Christian, Jewish and Muslim Peacemakers Come to Washington, D.C.
Written by GPF-USA
Saturday, August 9, 2008
Thousands of peacemakers came to celebrate peace on the lawn of the U.S. Capitol on August 9 at the Global Peace Festival USA. The gathering, billed as the largest interfaith and multicultural event ever held in Washington, D.C., was the second in a series of fifteen Global Peace Festivals this year, with the next planned for late August in Nairobi, Kenya.
“The great thing about the Festival is that it brings people together with neighbors from other faiths and cultures in a safe encounter,” said the Festival’s executive director, Paul Murray, pastor of a fast-growing church in Baltimore. “When people see Muslims and Jews from Jerusalem and other trouble spots embracing each other in tears of forgiveness and reconciliation on the stage, they naturally reach out to those of other faiths in the crowd.”
Throughout the afternoon, the air vibrated with the sounds of prayers and songs of peace in many different keys. The Black Bear Native American singers called the crowd to order with a traditional prayer dance, and Dr. Muzammil Siddiqi and a large Muslim delegation shared traditional Islamic prayers of peace.
Several speakers reminded the crowd of the parallels with another great gathering in Washington 45 years ago, when Rev. Dr. Martin Luther King, Jr., delivered his immortal message, “I have a dream.” Dr. Joseph E. Lowery, one of King’s closest aides during the 1960s, said the time had come to fulfill King’s dream of creating the beloved community. “We must become the ‘Joshua Generation’ that Martin envisioned,” Lowery said, “leading the world into a promised land as One Family Under God.”

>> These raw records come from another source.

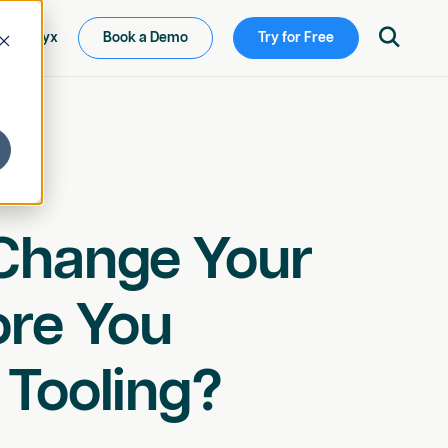

ew Ketryx
Book a Demo
Try for Free
Change Your
ore You
 Tooling?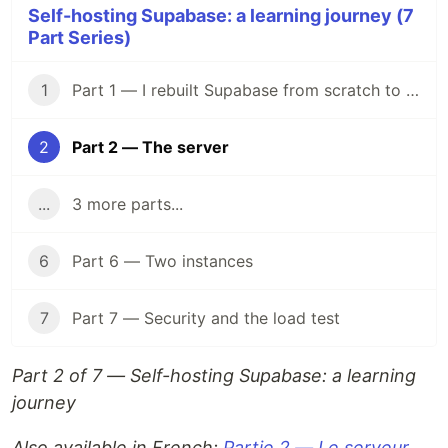
Self-hosting Supabase: a learning journey (7
Part Series)
1
Part 1 — I rebuilt Supabase from scratch to understand what I was paying for
2
Part 2 — The server
...
3 more parts...
6
Part 6 — Two instances
7
Part 7 — Security and the load test
Part 2 of 7 — Self-hosting Supabase: a learning
journey
Also available in French:
Partie 2 — Le serveur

Several examples of reconciliation took place on the festival stage. Marita Michael, the mother of a boy who was murdered outside Washington, D.C.'s Anacostia High School in 2003, embraced Michelle Postell, the mother of her son's killer. And Elik Elhanen, an Israeli Jew whose 14-year-old sister was killed during a suicide attack in Jerusalem, connected with Aziz Abu Sarah, a Palestinian whose brother was beaten to death by Israeli soldiers.
Latin Grammy winner Juan Fernando Velasco and gospel superstars Yolanda Adams and David Phelps – with seven Grammies between them – were among the many entertainers keeping the crowd in a festive mood, with additional performances from the 500-voice Global Peace choir and a strong contingent of local youth groups singing the Global Peace Festival theme song, “Where Peace Begins.”
The Festival also celebrated the power of service to transform people and communities. “Service is just another way of saying 'I love you,'” said Rev. Mark Farr of the Points of Light Institute, a lead festival partner. The Institute, along with the Universal Peace Federation, Boys and Girls Clubs of Washington D.C., and more than 242 partner agencies organized a recent citywide day of service.
A “Food for Peace” drive helped fill the shelves of the Capitol Area Food Bank, which recently revealed to the Washington Post that thousands of families were newly at risk of hunger. Festival goers brought food from as far away as Chicago.
Over the past three months, GPF partnered with faith-based organizations, non-profits, youth groups, and others in the Washington Metro area and around the country. Hundreds of service projects, prayer breakfasts, interfaith dialogues, sports competitions, and other initiatives both small and large took place. A Service and Cultural Expo the afternoon of the festival showcased many opportunities for people to get involved in serving their local communities. Organizers are hoping for a "million acts of service and kindness" that will continue long after the Festival is over.
The global theme of the Peace Festival is “One Family Under God” – a world without the barriers of race and religion – and the leadership role of America as the model of interfaith harmony.
“I want to share a new vision for America,” said Dr. Hyun Jin Moon, the Global Peace Festival chairman and the third son of the Reverend Sun Myung Moon. “It is a vision rooted in our nation’s founding principles, taking the ideal of one nation under God and bringing it one step further into a greater, universal ideal, of one family under God. One world family of peace is a dream for Americans and all people of faith, and most of all, it is the dream of God.”